Segment Start: THE DATA

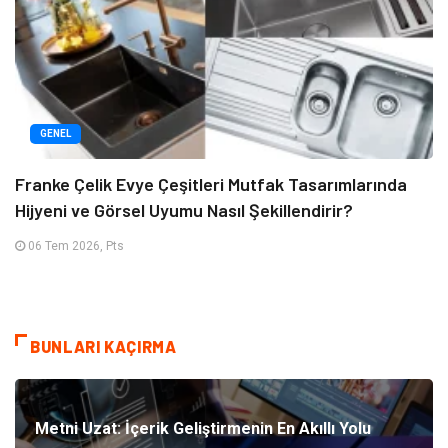
GENEL
Franke Çelik Evye Çeşitleri Mutfak Tasarımlarında
Hijyeni ve Görsel Uyumu Nasıl Şekillendirir?
06 Tem 2026, Pts
BUNLARI KAÇIRMA
Metni Uzat: İçerik Geliştirmenin En Akıllı Yolu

Segment End: THE DATA

## TASK:
Everything from the line with "Hijyeni ve Görsel Uyumu Nasıl Şekillendirir?" to the end of the listing above is to be set down exactly, both ends included.

## RESPONSE TO THE TASK:
Hijyeni ve Görsel Uyumu Nasıl Şekillendirir?
06 Tem 2026, Pts
BUNLARI KAÇIRMA
Metni Uzat: İçerik Geliştirmenin En Akıllı Yolu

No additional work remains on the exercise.